One of the things I like to do when I get a new dataset is try to visualize data points against each other to see if there’s anything that jumps out at me. To do this, I like to overlay charts against each other to find any patterns in the data / charts. With matplotlib, this is pretty easy to do but working with dual-axis can be a bit confusing at first.
Want to learn more about data visualization and/or matplotlib? Here are a few books / websites with good info on the topic.
- Data Visualization with Python and JavaScript: Scrape, Clean, Explore & Transform Your Data
- Mastering matplotlib
- Matplotlib tutorial
- How to make beautiful data visualizations in Python with matplotlib
One chart that I like to look at for data that I know has a relationship – like sales revenue and number of widgets sold – is the dual overlay of revenue vs quantity. An example of one of my go-to approaches for visualizing data is in Figure 1 below.

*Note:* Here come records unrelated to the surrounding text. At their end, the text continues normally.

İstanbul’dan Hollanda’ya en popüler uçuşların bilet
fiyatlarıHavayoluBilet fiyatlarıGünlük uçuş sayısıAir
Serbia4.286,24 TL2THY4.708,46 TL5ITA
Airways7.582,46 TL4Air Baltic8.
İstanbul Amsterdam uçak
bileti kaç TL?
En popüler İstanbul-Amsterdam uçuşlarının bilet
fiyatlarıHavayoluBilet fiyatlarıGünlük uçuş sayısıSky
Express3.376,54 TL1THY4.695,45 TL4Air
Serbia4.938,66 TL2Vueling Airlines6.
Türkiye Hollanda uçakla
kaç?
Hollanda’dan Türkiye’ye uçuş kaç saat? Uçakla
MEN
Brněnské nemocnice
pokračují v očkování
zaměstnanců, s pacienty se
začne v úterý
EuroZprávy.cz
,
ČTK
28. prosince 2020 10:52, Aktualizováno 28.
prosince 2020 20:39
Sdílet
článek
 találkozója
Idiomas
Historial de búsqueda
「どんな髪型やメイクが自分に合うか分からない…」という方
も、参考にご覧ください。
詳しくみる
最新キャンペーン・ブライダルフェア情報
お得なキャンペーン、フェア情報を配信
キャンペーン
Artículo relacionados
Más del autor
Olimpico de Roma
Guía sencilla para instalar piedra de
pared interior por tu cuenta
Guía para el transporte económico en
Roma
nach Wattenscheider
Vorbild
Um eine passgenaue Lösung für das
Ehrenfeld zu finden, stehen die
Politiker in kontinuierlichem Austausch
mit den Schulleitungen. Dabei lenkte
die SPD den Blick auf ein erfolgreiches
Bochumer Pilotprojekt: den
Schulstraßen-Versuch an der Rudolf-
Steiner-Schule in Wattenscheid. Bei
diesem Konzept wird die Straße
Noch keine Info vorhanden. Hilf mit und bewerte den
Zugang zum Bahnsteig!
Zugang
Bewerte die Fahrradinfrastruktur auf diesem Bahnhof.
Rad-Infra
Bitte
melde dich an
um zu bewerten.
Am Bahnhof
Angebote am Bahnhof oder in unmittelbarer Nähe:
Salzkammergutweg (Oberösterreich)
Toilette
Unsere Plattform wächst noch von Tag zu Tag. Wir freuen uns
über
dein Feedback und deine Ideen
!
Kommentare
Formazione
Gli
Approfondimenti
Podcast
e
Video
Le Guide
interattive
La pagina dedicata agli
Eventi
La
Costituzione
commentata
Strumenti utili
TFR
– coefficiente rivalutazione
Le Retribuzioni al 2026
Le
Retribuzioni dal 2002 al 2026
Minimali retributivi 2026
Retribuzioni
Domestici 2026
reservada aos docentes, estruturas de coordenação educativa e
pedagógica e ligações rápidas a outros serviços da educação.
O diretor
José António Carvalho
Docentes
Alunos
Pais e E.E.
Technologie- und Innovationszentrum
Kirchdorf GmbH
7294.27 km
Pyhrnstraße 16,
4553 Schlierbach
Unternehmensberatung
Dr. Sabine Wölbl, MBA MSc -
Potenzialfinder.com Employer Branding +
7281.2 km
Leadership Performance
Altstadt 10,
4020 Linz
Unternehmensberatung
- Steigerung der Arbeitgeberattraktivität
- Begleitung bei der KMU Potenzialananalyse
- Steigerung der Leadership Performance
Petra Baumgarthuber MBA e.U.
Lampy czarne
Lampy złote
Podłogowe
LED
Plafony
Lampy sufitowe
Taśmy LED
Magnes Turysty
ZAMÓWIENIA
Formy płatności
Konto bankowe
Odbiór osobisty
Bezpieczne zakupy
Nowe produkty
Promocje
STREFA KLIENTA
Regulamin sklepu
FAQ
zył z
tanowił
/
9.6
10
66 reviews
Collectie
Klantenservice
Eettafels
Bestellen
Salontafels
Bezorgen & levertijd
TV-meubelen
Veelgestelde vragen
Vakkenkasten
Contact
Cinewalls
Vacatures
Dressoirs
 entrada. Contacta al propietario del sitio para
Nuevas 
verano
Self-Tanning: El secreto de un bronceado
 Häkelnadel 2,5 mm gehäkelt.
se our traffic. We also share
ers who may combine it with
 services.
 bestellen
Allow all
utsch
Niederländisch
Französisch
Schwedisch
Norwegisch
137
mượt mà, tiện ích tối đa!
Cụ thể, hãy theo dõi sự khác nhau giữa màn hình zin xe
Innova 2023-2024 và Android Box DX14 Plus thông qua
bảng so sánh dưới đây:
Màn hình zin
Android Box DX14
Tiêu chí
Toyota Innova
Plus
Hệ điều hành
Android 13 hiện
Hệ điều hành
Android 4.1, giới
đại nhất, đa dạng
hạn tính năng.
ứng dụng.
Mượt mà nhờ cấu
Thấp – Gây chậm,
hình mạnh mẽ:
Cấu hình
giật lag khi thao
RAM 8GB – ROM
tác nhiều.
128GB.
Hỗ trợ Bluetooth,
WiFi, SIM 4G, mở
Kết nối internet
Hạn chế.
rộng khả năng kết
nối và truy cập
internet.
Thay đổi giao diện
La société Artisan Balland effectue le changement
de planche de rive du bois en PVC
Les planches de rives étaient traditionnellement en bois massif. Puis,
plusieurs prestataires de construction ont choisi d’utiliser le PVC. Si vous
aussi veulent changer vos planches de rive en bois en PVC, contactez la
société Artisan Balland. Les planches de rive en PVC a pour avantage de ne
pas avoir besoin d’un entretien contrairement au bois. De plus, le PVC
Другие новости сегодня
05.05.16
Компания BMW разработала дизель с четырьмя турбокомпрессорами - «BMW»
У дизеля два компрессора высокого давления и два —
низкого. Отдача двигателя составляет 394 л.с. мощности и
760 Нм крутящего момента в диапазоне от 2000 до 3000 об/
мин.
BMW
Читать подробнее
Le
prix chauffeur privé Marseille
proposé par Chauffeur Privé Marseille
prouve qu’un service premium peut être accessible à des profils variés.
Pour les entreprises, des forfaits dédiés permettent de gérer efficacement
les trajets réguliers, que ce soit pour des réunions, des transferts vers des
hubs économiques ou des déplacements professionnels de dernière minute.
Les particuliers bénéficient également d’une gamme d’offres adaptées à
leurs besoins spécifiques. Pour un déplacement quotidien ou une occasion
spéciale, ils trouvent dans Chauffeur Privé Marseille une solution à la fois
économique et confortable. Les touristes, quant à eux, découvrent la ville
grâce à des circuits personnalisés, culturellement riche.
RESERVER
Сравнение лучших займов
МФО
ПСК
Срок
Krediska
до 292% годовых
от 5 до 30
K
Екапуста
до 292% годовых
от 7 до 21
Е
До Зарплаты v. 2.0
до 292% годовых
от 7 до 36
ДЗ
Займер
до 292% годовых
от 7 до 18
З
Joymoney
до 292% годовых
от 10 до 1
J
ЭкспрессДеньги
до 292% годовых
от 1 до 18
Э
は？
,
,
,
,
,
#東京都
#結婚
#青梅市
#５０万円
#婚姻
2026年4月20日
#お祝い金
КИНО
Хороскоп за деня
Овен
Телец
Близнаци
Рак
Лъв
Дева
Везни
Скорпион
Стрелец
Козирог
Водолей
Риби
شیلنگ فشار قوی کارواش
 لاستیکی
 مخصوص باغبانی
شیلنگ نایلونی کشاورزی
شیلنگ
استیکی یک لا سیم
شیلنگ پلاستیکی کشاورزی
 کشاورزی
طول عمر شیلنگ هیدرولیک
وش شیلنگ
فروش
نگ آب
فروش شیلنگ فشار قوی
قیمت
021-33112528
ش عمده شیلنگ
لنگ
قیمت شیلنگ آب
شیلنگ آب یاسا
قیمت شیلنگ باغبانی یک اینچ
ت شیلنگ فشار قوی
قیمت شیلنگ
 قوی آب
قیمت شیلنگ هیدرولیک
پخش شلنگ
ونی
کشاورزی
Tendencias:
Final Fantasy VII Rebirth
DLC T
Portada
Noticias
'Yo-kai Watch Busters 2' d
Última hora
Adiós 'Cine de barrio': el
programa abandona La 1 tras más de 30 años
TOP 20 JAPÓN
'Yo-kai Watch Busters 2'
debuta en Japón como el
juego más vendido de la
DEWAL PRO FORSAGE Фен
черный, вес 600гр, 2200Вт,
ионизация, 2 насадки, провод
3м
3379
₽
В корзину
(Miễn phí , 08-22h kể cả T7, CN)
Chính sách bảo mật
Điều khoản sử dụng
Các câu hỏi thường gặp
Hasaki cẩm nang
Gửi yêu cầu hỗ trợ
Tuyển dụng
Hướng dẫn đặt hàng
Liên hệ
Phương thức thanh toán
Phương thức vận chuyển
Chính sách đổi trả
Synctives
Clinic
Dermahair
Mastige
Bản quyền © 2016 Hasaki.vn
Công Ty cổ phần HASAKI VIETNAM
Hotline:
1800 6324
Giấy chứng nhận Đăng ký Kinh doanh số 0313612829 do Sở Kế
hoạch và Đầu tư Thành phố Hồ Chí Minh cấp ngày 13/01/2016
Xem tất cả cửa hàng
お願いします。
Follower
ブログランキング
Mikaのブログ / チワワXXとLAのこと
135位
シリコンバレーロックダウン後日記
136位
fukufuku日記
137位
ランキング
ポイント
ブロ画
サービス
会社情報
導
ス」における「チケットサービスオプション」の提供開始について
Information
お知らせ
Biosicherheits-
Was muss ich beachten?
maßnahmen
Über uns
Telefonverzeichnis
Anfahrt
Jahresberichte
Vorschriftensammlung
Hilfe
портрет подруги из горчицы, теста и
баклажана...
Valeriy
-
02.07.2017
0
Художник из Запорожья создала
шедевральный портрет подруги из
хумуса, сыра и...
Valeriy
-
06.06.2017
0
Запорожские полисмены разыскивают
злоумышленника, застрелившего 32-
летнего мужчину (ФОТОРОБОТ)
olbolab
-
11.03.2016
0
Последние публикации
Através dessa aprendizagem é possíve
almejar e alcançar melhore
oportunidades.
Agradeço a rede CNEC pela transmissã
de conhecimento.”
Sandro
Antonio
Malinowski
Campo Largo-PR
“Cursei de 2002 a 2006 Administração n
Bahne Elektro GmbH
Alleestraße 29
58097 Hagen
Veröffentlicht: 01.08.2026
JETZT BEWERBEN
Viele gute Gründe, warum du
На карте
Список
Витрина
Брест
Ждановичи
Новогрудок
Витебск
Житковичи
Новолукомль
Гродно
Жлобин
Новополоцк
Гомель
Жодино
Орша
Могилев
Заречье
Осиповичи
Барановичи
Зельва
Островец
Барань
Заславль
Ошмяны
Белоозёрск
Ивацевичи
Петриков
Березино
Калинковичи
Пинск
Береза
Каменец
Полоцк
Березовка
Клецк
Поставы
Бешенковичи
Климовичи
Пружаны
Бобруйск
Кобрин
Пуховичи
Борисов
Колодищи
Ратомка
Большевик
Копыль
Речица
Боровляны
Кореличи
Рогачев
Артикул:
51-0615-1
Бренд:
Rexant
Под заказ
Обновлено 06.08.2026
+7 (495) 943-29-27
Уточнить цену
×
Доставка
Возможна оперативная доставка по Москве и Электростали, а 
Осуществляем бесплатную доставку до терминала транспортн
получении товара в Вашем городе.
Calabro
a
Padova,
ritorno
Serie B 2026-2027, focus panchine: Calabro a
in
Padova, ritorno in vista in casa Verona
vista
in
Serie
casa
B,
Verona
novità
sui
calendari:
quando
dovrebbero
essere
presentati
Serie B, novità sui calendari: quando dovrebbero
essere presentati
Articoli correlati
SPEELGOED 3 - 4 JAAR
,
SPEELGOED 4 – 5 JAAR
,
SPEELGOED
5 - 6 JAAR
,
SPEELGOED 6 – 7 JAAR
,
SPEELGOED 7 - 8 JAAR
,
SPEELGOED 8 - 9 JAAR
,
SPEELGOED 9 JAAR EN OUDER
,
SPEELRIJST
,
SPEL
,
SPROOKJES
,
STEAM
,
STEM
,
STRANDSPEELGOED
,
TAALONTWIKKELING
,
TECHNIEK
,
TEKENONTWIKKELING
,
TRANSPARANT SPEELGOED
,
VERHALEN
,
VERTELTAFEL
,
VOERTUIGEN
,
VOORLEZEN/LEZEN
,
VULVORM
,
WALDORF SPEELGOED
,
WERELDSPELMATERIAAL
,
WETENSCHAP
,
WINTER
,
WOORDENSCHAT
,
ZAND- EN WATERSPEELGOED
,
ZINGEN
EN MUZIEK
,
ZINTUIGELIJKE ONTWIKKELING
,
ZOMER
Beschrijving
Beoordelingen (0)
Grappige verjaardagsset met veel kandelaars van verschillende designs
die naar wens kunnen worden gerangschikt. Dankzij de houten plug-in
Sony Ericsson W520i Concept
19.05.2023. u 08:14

In this chart, we have Monthly Sales Revenue (blue line) chart overlay-ed against the Number of Items Sold chart (multi-colored bar chart). This type of chart lets me quickly see if there are any easy patterns in the revenue vs # of items.
I’ve not found a quick/easy way to build the multi-colored bar chart without hacking the data and building each colored section manually…so if you know a better way that what I share below, let me know.
An example
Here’s my code for building this chart using this data.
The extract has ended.